◆ STORED DATA
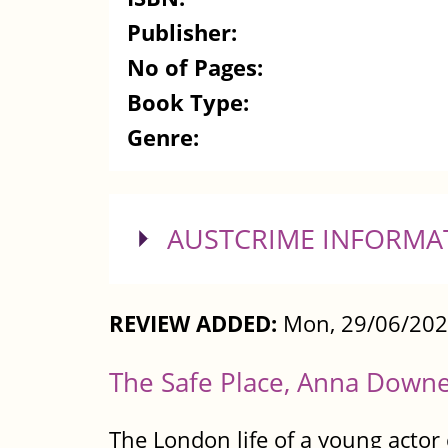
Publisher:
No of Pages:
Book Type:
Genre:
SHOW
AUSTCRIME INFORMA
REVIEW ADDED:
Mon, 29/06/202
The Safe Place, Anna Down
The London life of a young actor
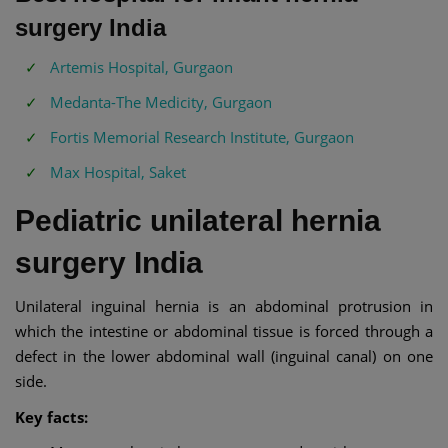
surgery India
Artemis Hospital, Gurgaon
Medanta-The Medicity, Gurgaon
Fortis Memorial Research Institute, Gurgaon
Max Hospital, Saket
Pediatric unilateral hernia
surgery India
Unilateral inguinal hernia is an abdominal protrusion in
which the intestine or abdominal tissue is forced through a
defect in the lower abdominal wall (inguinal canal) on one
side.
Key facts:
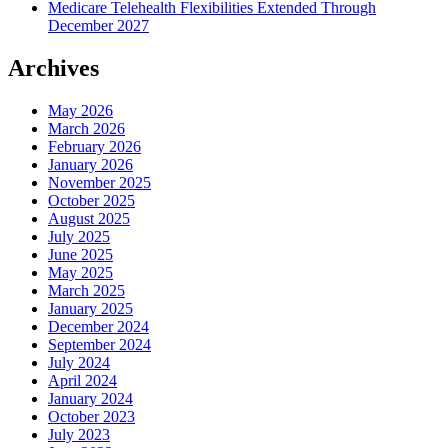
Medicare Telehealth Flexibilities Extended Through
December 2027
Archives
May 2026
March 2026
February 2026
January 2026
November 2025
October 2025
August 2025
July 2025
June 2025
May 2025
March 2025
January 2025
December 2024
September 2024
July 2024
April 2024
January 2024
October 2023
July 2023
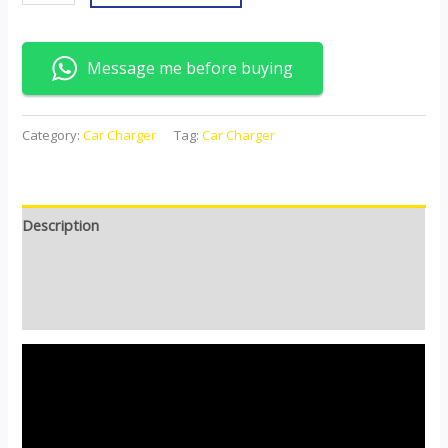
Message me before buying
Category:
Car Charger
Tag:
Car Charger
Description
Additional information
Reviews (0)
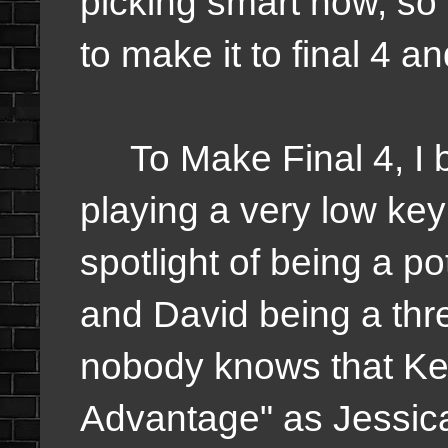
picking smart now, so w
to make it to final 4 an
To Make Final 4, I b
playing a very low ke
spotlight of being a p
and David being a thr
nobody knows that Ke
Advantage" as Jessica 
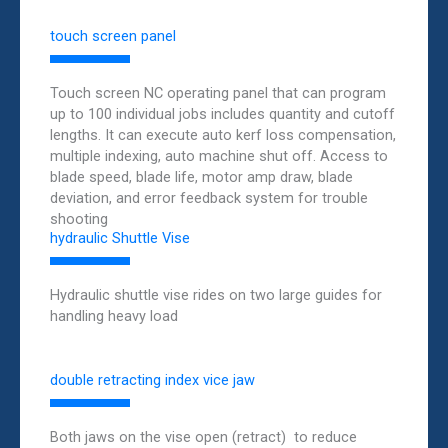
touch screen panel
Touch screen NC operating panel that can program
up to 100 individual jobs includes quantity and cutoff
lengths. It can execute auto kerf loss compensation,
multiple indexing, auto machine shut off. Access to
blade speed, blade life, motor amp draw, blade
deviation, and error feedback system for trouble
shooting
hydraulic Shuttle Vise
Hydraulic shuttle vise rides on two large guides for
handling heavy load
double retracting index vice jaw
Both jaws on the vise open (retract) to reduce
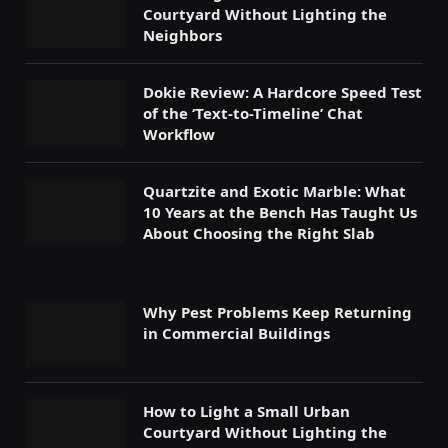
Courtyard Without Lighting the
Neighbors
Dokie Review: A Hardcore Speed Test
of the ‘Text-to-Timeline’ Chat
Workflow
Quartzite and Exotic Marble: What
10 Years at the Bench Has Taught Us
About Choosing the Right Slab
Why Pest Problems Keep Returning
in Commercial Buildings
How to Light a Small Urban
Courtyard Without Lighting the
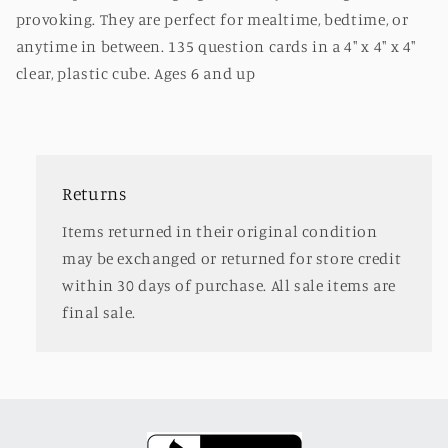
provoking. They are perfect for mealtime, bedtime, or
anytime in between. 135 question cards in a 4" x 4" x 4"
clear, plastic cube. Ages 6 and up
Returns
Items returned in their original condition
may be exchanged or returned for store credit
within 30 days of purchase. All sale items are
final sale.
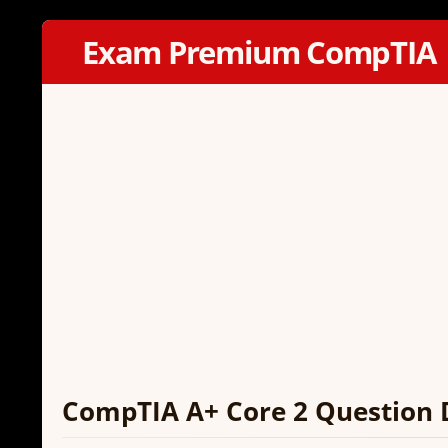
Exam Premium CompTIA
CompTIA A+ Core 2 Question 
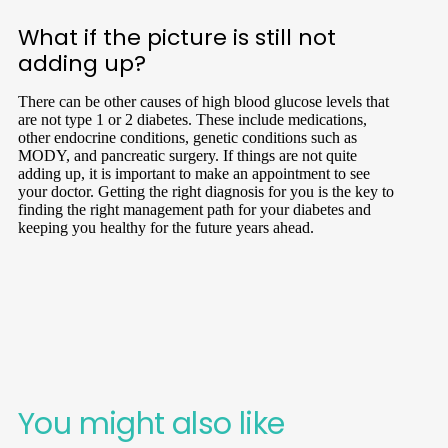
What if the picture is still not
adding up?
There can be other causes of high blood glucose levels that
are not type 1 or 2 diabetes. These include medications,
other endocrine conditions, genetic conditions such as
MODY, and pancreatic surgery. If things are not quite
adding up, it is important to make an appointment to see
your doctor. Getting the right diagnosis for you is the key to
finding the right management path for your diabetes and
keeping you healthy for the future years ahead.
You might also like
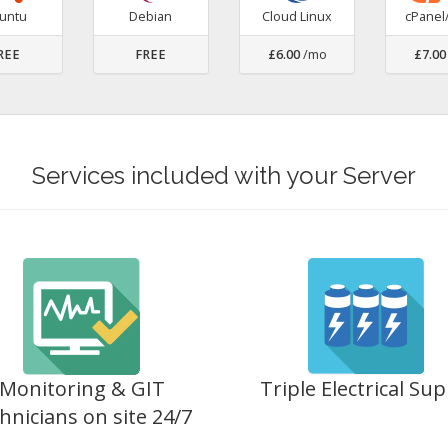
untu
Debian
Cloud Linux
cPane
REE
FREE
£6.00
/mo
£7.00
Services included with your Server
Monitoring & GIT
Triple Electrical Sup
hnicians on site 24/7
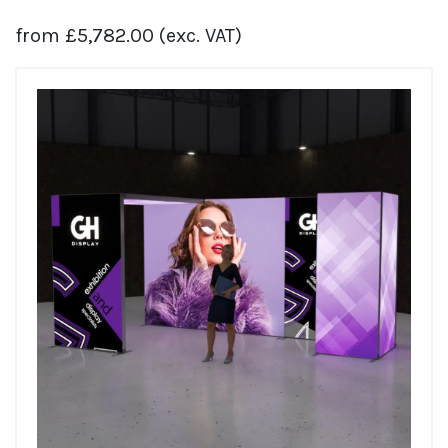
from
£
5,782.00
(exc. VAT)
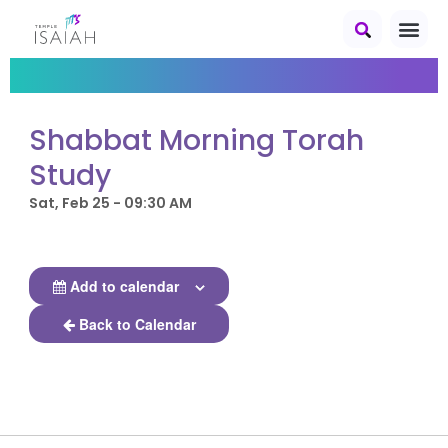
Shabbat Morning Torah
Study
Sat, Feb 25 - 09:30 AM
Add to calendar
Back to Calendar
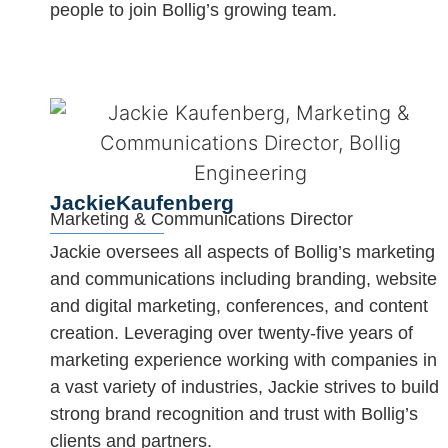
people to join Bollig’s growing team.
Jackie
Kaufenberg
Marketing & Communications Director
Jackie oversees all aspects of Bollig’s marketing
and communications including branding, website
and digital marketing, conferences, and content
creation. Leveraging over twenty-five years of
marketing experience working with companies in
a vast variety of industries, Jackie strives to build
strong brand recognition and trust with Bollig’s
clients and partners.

◆ EXERCISE DIRECTIONS
Return the lines above that include the string "hernia".

◆ EXERCISE ANSWER
Pediatric unilateral hernia
Unilateral inguinal hernia is an abdominal protrusion in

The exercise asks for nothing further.